French resistance member (1892–1944)

Raymond Burgard (15 September 1892 in Troyes - 15 June 1944 in Cologne) was a French Resistance worker.

==Life==
Alsatian in origin, he graduated in grammar in 1928. In September 1937, he was made literature professor at lycée Buffon in Paris. A trade unionist, he stood as a candidate for the Syndicat des personnels de l'enseignement secondaire (SPES) in the elections to the Conseil supérieur de l'Instruction publique (CSIP) in May 1938. In September he joined the anti-Munich camp.

A protester from the outset, he founded the resistance movement in Valmy on 21 September 1940, with four friends from the left-leaning Catholic group Jeune République. The group produced several posters, posted on Paris walls or over German posters. One proclaimed Vive la République, quand même (Long live the Republic, whatever happens). Burgard also edited tracts in German aimed at sapping the occupying troops' morale and encouraging them to disobey their officers. In January 1941, he prepared the first edition of the journal Valmy, of which only 50 copies were printed. Burgard produced its editorial, entitled Certitudes .

Thinking himself protected by his Alsatian origins, Raymond Burgard openly participated in the organisation of demonstrations, even encouraging his students to take part in the one on 11 November 1940. In 1941, he participated in the commemoration of Joan of Arc at which several people sang la Marseillaise.
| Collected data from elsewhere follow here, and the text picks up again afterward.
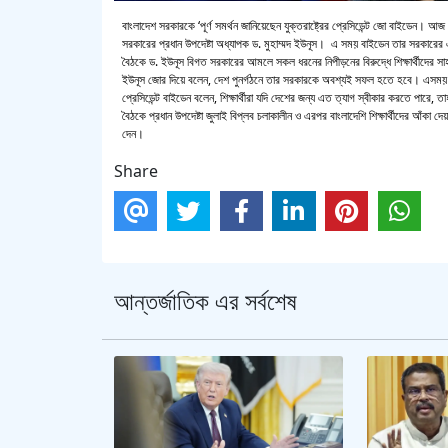
বাংলাদেশ সরকারকে ‘পূর্ণ সমর্থন জানিয়েছেন যুক্তরাষ্ট্রের প্রেসিডেন্ট জো বাইডেন। আজ
সরকারের প্রধান উপদেষ্টা অধ্যাপক ড. মুহাম্মদ ইউনূস। এ সময় বাইডেন তার সরকারের
বৈঠকে ড. ইউনূস বিগত সরকারের আমলে সকল ধরনের নিপীড়নের বিরুদ্ধে শিক্ষার্থীদের সাহ
ইউনূস জোর দিয়ে বলেন, দেশ পুনর্গঠনে তার সরকারকে অবশ্যই সফল হতে হবে। এসময় মার
প্রেসিডেন্ট বাইডেন বলেন, শিক্ষার্থীরা যদি দেশের জন্য এত ত্যাগ স্বীকার করতে পারে, 
বৈঠকে প্রধান উপদেষ্টা জুলাই বিপ্লব চলাকালীন ও এরপর বাংলাদেশি শিক্ষার্থীদের আঁকা দেয়
দেন।
Share
আন্তর্জাতিক এর সর্বশেষ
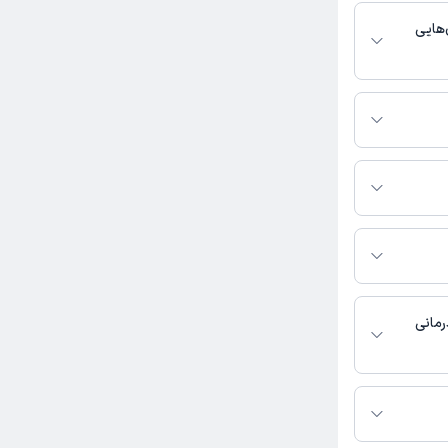
‌هایی
مومی فعالیت
س بگیرید.
ابی ترابی به شرح زیر
رمانی
 دسترس نیست.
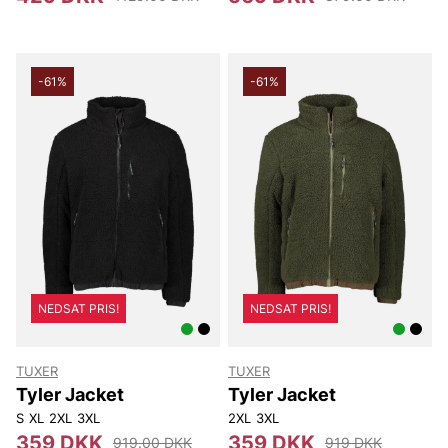
-61%
-61%
NEDSAT PRIS!
NEDSAT PRIS!
TUXER
TUXER
Tyler Jacket
Tyler Jacket
S
XL
2XL
3XL
2XL
3XL
359 DKK
359 DKK
919.00 DKK
919 DKK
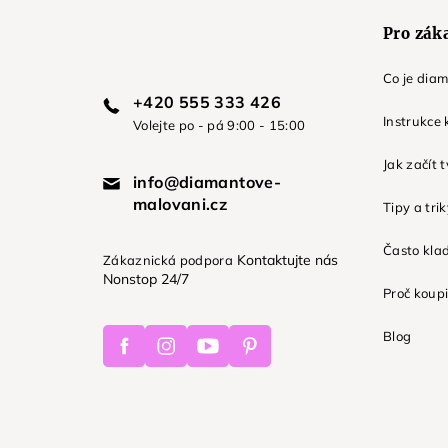
Pro zák
Co je dia
+420 555 333 426
Instrukce 
Volejte po - pá 9:00 - 15:00
Jak začít 
info@diamantove-
malovani.cz
Tipy a tri
Často kla
Kontaktujte nás
Zákaznická podpora
Nonstop 24/7
Proč koupi
Facebook
Instagram
Youtube
Pinterest
Blog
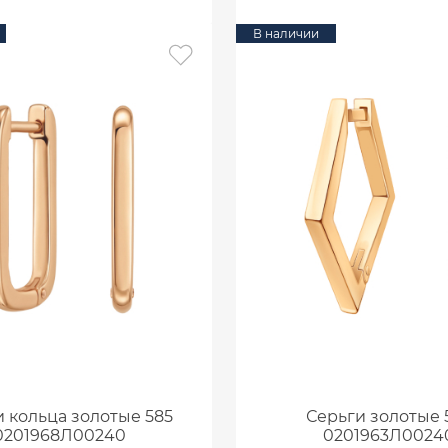
В наличии
 кольца золотые 585
Серьги золотые 
0201968Л00240
0201963Л0024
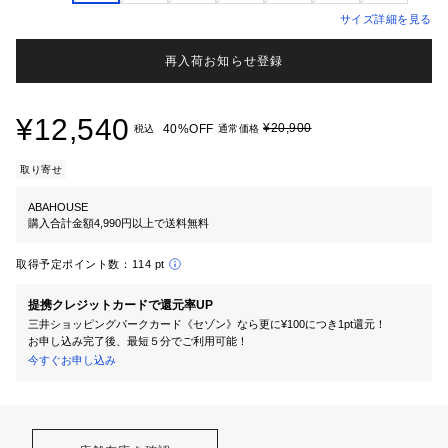
サイズ詳細を見る
再入荷お知らせ登録
¥12,540
¥20,900
40%OFF
税込
通常価格
取り寄せ
ABAHOUSE
購入合計金額4,990円以上で送料無料
取得予定ポイント数：
114 pt
提携クレジットカードで還元率UP
三井ショッピングパークカード《セゾン》なら更に¥100につき1pt還元！
お申し込み完了後、最短５分でご利用可能！
今すぐお申し込み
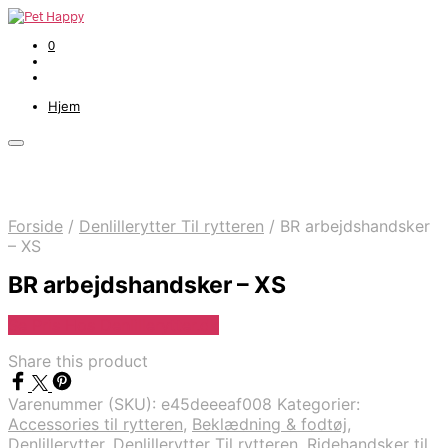
0
Hjem
Forside
/
Denlillerytter Til rytteren
/
BR arbejdshandsker
– XS
BR arbejdshandsker – XS
Se Pris Hos Denlillerytter.dk
Share this product
Varenummer (SKU):
e45deeeaf008
Kategorier:
Accessories til rytteren
,
Beklædning & fodtøj
,
Denlillerytter
,
Denlillerytter Til rytteren
,
Ridehandsker til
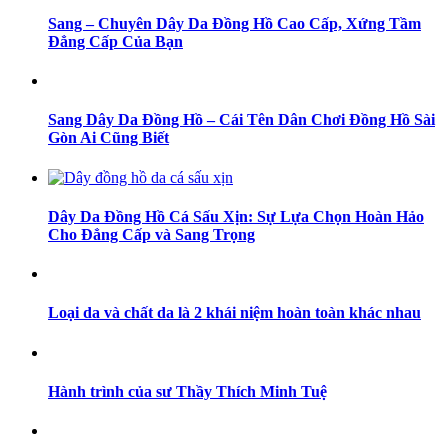
Sang – Chuyên Dây Da Đồng Hồ Cao Cấp, Xứng Tầm
Đẳng Cấp Của Bạn
Sang Dây Da Đồng Hồ – Cái Tên Dân Chơi Đồng Hồ Sài
Gòn Ai Cũng Biết
Dây Da Đồng Hồ Cá Sấu Xịn: Sự Lựa Chọn Hoàn Hảo
Cho Đẳng Cấp và Sang Trọng
Loại da và chất da là 2 khái niệm hoàn toàn khác nhau
Hành trình của sư Thầy Thích Minh Tuệ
The Valmy group was dismantled in spring 1942 and Raymond Burgard was arrested at his home by the Geheime Feldpolizei (GFP) on 2 April 1942. Some lycéens of the lycée Buffon demonstrated in favour of his release, and were arrested and shot. In 1943, his wife posed for La femme assise by René Iché. Burgard was beheaded in prison at Cologne, on 15 June 1944.

===Journal Valmy===

A BBC interview of Paul Simon (interviewer - Jean Oberlé) on 3 February 1942 (published in Les Voix de la Liberté, Documentation française, 1975) ran thus

J. Oberlé : Why have you chosen this title ?
P. Simon : Because the battle of Valmy was the first battle of the Revolution in which the French beat the Prussians. It was also because our little journal bears the motto, below the title, "Only one enemy, the invader".
J. Oberlé : And how have you produced your journal ?
P. Simon : It wasn't easy. The first issue was prepared in January '41. We printed it with a child's printing press. It took us a month to print 50 copies. Each copy consisted of a single sheet of paper, printed front and back.